DPRD Kota Malang Sahkan Ranperda Tentang Pengelolaan Barang Milik Daerah

Wali Kota Malang, Sutiaji, menyampaikan, Perda tersebut dibutuhkan agar pemerintah daerah dapat menertibkan aset-asetnya.

Penulis: Rifki Edgar | Editor: Dwi Prastika
TRIBUNJATIM.COM/RIFKI EDGAR
Suasana rapat paripurna pengambilan keputusan Rancangan Peraturan Daerah (Ranperda) tentang pengelolaan barang milik daerah di Kota Malang, Senin (8/6/2020). 

Laporan Wartawan TribunJatim.com, Rifki Edgar

TRIBUNJATIM.COM, MALANG - DPRD Kota Malang telah menyetujui Rancangan Peraturan Daerah ( Ranperda ) tentang pengelolaan barang milik daerah.

Pengesahan tersebut dilakukan melalui rapat paripurna yang berlangsung di gedung dewan pada Senin (8/6/2020).

Wali Kota Malang, Sutiaji, menyampaikan, Perda tersebut dibutuhkan agar pemerintah daerah dapat menertibkan aset-asetnya.

Saat ini, ada sekitar 6.000 bidang aset milik Pemkot Malang yang masih belum disertifikasi.

Pihaknya sedang menunggu dari Badan Pertanahan Nasional (BPN) karena Pemkot Malang sudah menganggarkannya.

"Kita nunggu kemampuan BPN. Karena kita juga sudah menganggarkan sebanyak mungkin. Jadi kemampuan BPN itu berapa per tahun, kan dibatasi. Apalagi sekarang dengan ada Prona, sehingga ada keterbatasan di sana," ucapnya.

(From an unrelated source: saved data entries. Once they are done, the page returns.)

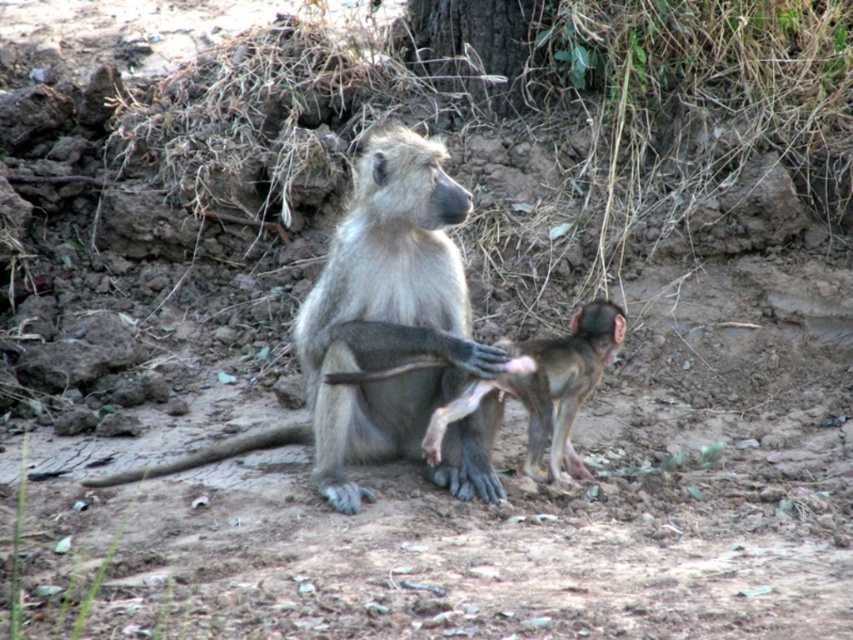 You are a wildlife researcher observing two monkeys in the center of the image. The gray fur monkey at center and the smooth brown monkey at center. Based on their sizes, which one is likely the adult?

The gray fur monkey at center is likely the adult since it has a greater height compared to the smooth brown monkey at center. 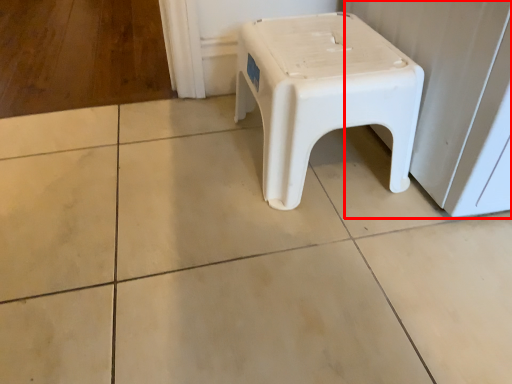 Question: From the image's perspective, what is the correct spatial relationship of screen door (annotated by the red box) in relation to stool?

Choices:
 (A) above
 (B) below

Answer: (A)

Sepeda Gunung Laris Manis di Kota Malang Selama Pandemi Covid-19, Stok Barang di Toko sampai Habis

10 Ribu Santri akan Balik Mondok di Kota Malang, Wali Kota Sutiaji Wajibkan Ponpes Screening Ketat

Sutiaji menambahkan, Perda ini juga bertujuan untuk meningkatkan kemampuan pemerintah dalam manajemen pengelolaan barang milik daerah.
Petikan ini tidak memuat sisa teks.